Albrecht, of course, is speaking of his first experience playing against SU’s zone. When Michigan met the Orange in the national semifinals of the 2013 NCAA tournament. U-M beat Syracuse, 61-56, to advance to the NCAA championship game.
Squaring off in the ACC/Big Ten Challenge, No. 17 Michigan (5-1) plays host to Syracuse (5-1) at 7:30 p.m. tonight at the Crisler Center.
The two teams, however, are a lot different than the last time they met. While select players remain from their 2013 match-up, the zone remains intact for the ‘Cuse.
"It's a puzzle,” U-M coach John Beilein said. “It's a puzzle that even if you figure it out, you still have to shoot the ball over length and that's a big thing."
Length is what Syracuse has plenty of. The Orange starting frontline is bigger than most. And are led by 6-foot-9 senior Rakeem Christmas and 6-foot-10 freshman Chris McCullough, which poses problems for the smaller U-M front court.
“We’re going to have our hands full,” Albrecht said, who is shooting 42.9 percent from three. “We just got to make sure we do a good job of executing and passing the ball around. And making sure we’re trying to get the ball in the paint and get some easy shots.”
Collectively, Michigan has made 53 three-pointers this season at a 44.5 percent rate. And will need to hit close to their season average of 8.8 makes per game to challenge the Orange zone.
“Just being ready to shoot when you get it,” guard Caris LeVert said. “Being ready to shot fake. Trying to get in the middle and things like that. Kind of normal zone principals. Just know that that their zone is a lot longer and a lot quicker.”
In the 2013 match-up, U-M had Mitch McGary, who played brilliantly in the win.

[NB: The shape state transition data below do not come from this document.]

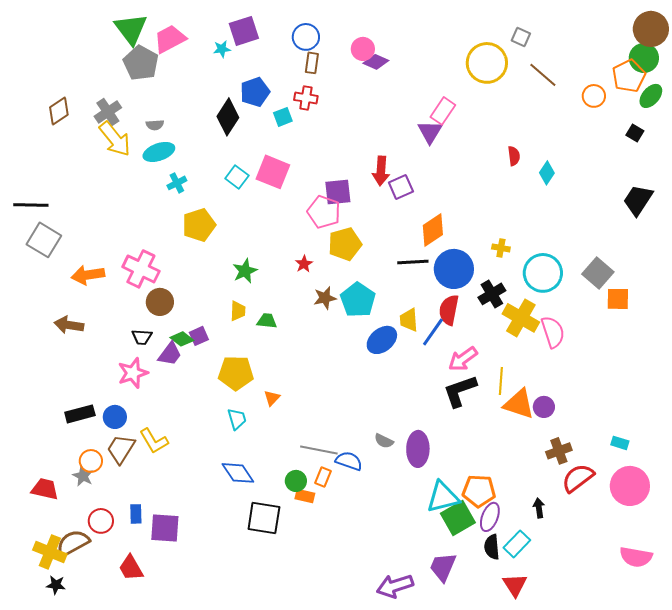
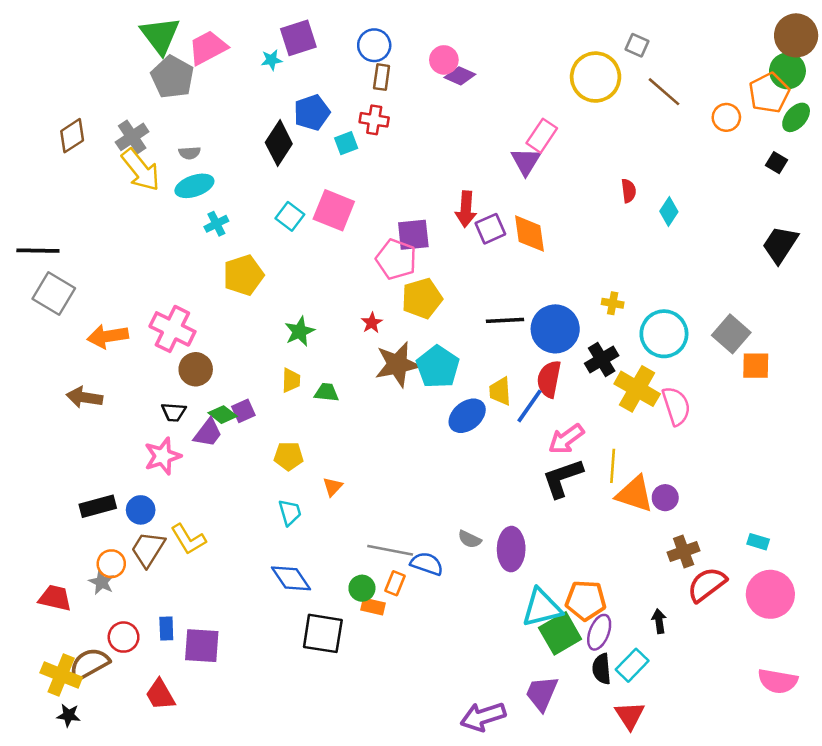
orange diamond: (433, 230) -> (529, 234), moved, turned -64
brown star: (325, 298) -> (397, 364), size x1.6
yellow pentagon: (236, 373) -> (289, 456), size x0.7

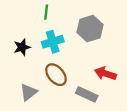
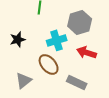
cyan cross: (53, 42) -> (57, 40), moved
red arrow: (105, 74) -> (87, 52), moved

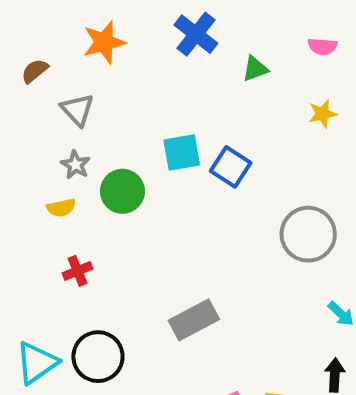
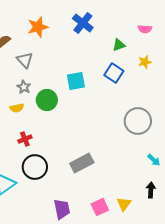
green triangle: (255, 69) -> (119, 45), moved
blue square: (231, 167) -> (114, 73), moved
black circle: (98, 357) -> (35, 167), moved

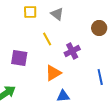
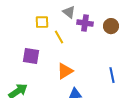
yellow square: (30, 12) -> (42, 22), moved
purple cross: (72, 51) -> (85, 23), moved, turned 35

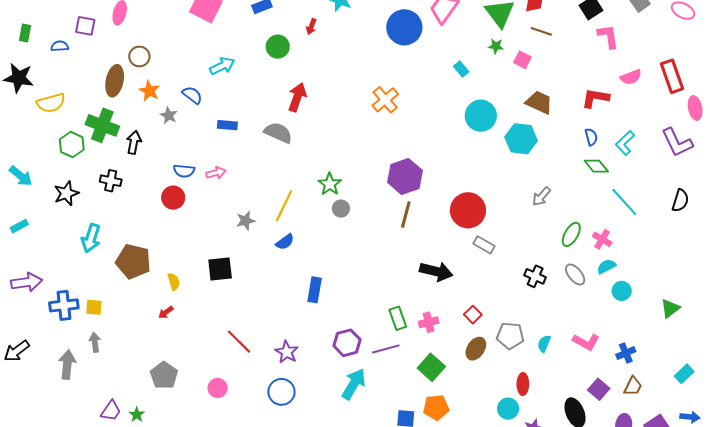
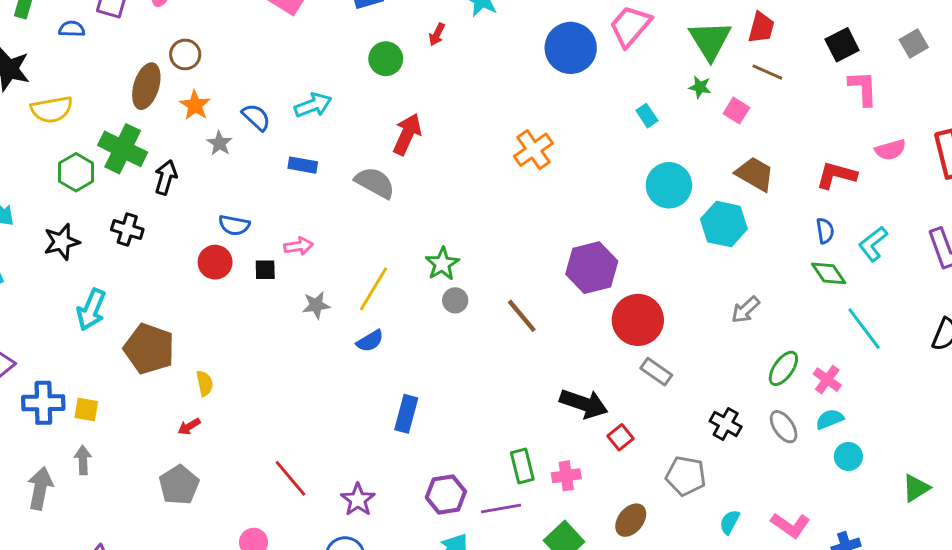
cyan arrow: (222, 66) -> (313, 105), moved
pink arrow: (216, 173) -> (299, 246), moved
purple hexagon: (405, 176) -> (592, 268), moved
brown line: (406, 214) -> (522, 316), moved, turned -60
black square: (220, 269) -> (265, 270), moved, size x0.6
red square: (473, 315) -> (621, 437), moved
gray pentagon: (510, 336) -> (686, 476), moved
gray pentagon: (164, 375) -> (179, 485), moved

McGary stood in the middle of the zone all night, picking the zone apart making the extra pass to open Wolverine shooters.
While McGary is now gone -- the logic remains the same.
“The middle part of any zone is always the weakness,” Albrecht said. “Just got to get the ball in there, and make sure we’re just not passing the ball around outside and settling for three’s. Because we don’t want to fall into that trap.”